I successfully submitted the example to Mozilla's pdf.js repository, accessible in the examples
directory.
The initial example I contributed to pdf.js is no longer available, but I believe that this one demonstrates text selection. The text-selection logic has been revamped within the text-layer of the reorganized pdf.js code, generated using a factory.
In particular, PDFJS.DefaultTextLayerFactory
efficiently manages the fundamental aspects of text selection.
Note: The following example is outdated and retained here for historical reference.
I encountered difficulties with this issue over the past 2-3 days, but finally managed to resolve it. View a demonstration illustrating how to load a PDF with enabled text selection here.
The challenge lied in disentangling the text-selection mechanism from the viewer-related code (viewer.js
, viewer.html
, viewer.css
). To make it functional, I had to isolate relevant code snippets and CSS properties (the JavaScript file referenced there can also be accessed here). The final outcome is a simplified demo likely to be beneficial. For proper implementation of text selection, the CSS styles in viewer.css
play a crucial role in configuring the styling for subsequently created div
s intended for text selection functionality.

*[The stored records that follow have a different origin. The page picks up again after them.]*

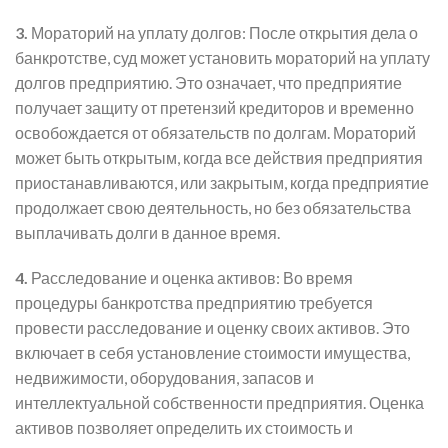
3.
Мораторий на уплату долгов: После открытия дела о
банкротстве, суд может установить мораторий на уплату
долгов предприятию. Это означает, что предприятие
получает защиту от претензий кредиторов и временно
освобождается от обязательств по долгам. Мораторий
может быть открытым, когда все действия предприятия
приостанавливаются, или закрытым, когда предприятие
продолжает свою деятельность, но без обязательства
выплачивать долги в данное время.
4.
Расследование и оценка активов: Во время
процедуры банкротства предприятию требуется
провести расследование и оценку своих активов. Это
включает в себя установление стоимости имущества,
недвижимости, оборудования, запасов и
интеллектуальной собственности предприятия. Оценка
активов позволяет определить их стоимость и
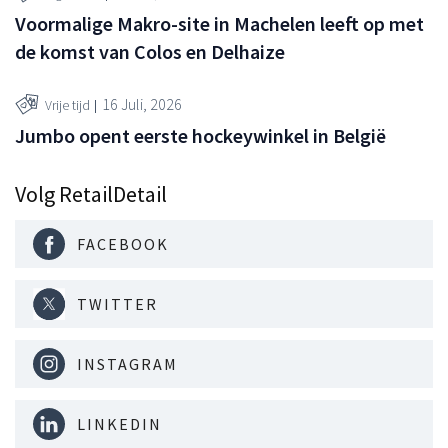
Voormalige Makro-site in Machelen leeft op met
de komst van Colos en Delhaize
16 Juli, 2026
Vrije tijd
Jumbo opent eerste hockeywinkel in België
Volg RetailDetail
FACEBOOK
TWITTER
INSTAGRAM
LINKEDIN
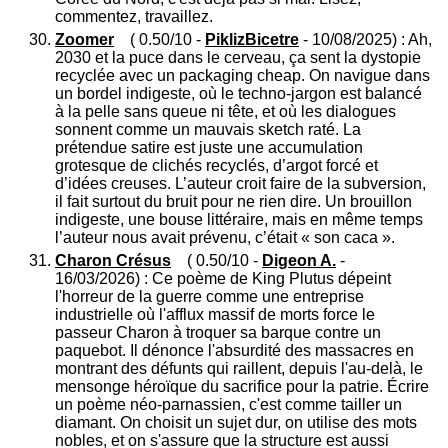
commentez, travaillez.
Zoomer
( 0.50/10 -
PiklizBicetre
- 10/08/2025) : Ah,
2030 et la puce dans le cerveau, ça sent la dystopie
recyclée avec un packaging cheap. On navigue dans
un bordel indigeste, où le techno-jargon est balancé
à la pelle sans queue ni tête, et où les dialogues
sonnent comme un mauvais sketch raté. La
prétendue satire est juste une accumulation
grotesque de clichés recyclés, d’argot forcé et
d’idées creuses. L’auteur croit faire de la subversion,
il fait surtout du bruit pour ne rien dire. Un brouillon
indigeste, une bouse littéraire, mais en même temps
l’auteur nous avait prévenu, c’était « son caca ».
Charon Crésus
( 0.50/10 -
Digeon A.
-
16/03/2026) : Ce poème de King Plutus dépeint
l'horreur de la guerre comme une entreprise
industrielle où l'afflux massif de morts force le
passeur Charon à troquer sa barque contre un
paquebot. Il dénonce l'absurdité des massacres en
montrant des défunts qui raillent, depuis l'au-delà, le
mensonge héroïque du sacrifice pour la patrie. Écrire
un poème néo-parnassien, c'est comme tailler un
diamant. On choisit un sujet dur, on utilise des mots
nobles, et on s'assure que la structure est aussi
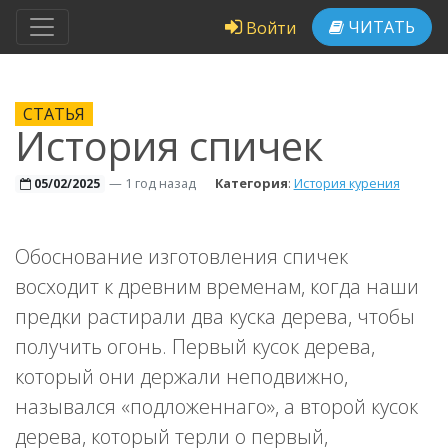
ЧИТАТЬ
Войти
СТАТЬЯ
История спичек
—
1 год назад
Категория
:
История курения
05/02/2025
Обоснование изготовления спичек
восходит к древним временам, когда наши
предки растирали два куска дерева, чтобы
получить огонь. Первый кусок дерева,
который они держали неподвижно,
назывался «подложеннаго», а второй кусок
дерева, который терли о первый,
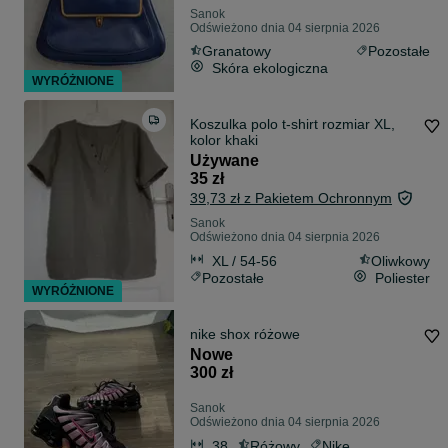
Sanok
Odświeżono dnia 04 sierpnia 2026
Granatowy
Pozostałe
Skóra ekologiczna
WYRÓŻNIONE
Koszulka polo t-shirt rozmiar XL,
kolor khaki
Używane
35 zł
39,73 zł z Pakietem Ochronnym
Sanok
Odświeżono dnia 04 sierpnia 2026
XL / 54-56
Oliwkowy
Pozostałe
Poliester
WYRÓŻNIONE
nike shox różowe
Nowe
300 zł
Sanok
Odświeżono dnia 04 sierpnia 2026
38
Różowy
Nike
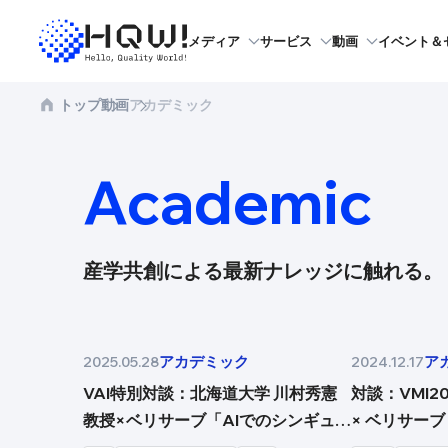
メディア
サービス
動画
イベント＆
トップ
動画
アカデミック
Academic
産学共創による最新ナレッジに触れる。
アカデミック
ア
2025.05.28
2024.12.17
VAI特別対談：北海道大学 川村秀憲
対談：VMI2
教授×ベリサーブ「AIでのシンギュラ
× ベリサーブ
リティ後の社会とテストの未来」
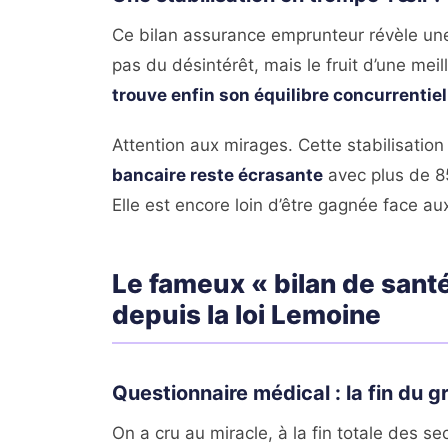
Ce bilan assurance emprunteur révèle une
pas du désintérêt, mais le fruit d’une me
trouve enfin son équilibre concurrentiel
Attention aux mirages. Cette stabilisation
bancaire reste écrasante
avec plus de 85
Elle est encore loin d’être gagnée face au
Le fameux « bilan de santé
depuis la loi Lemoine
Questionnaire médical : la fin du g
On a cru au miracle, à la fin totale des s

The core functionality is handled by the TextLayerBuilder
object responsible for generating the selection div
s. References to this object are visible within viewer.js
.
Below you'll find both the code snippet and associated CSS. Remember, you will still require the pdf.js
file. My fiddle includes a link to a customized version sourced from Mozilla's GitHub repo for pdf.js
. I opted not to directly link to the repository's version due to ongoing developments which might cause disruptions.
HTML:
<html>
<head>
<title>Basic pdf.js text-selection showcase</title>
</head>
<body>
<div id="pdfContainer" class = "pdf-content">
</div>
</body>
</html>
CSS:
.pdf-content {
border: 1px solid #000000;
}
/* CSS classes utilized by TextLayerBuilder to stylize the text layer divs */
/* Crucial for preventing text display when selecting */
::selection { background:rgba(0,0,255,0.3); }
::-moz-selection { background:rgba(0,0,255,0.3); }
.textLayer {
position: absolute;
left: 0;
top: 0;
right: 0;
bottom: 0;
color: #000;
font-family: sans-serif;
overflow: hidden;
}
.textLayer > div {
color: transparent;
position: absolute;
line-height: 1;
white-space: pre;
cursor: text;
}
.textLayer .highlight {
margin: -1px;
padding: 1px;
background-color: rgba(180, 0, 170, 0.2);
border-radius: 4px;
}
.textLayer .highlight.begin {
border-radius: 4px 0px 0px 4px;
}
.textLayer .highlight.end {
border-radius: 0px 4px 4px 0px;
}
.textLayer .highlight.middle {
border-radius: 0px;
}
.textLayer .highlight.selected {
background-color: rgba(0, 100, 0, 0.2);
}
JavaScript:
//Demonstration of minimal PDF rendering and text selection using pdf.js by Vivin Suresh Paliath (http://vivin.net)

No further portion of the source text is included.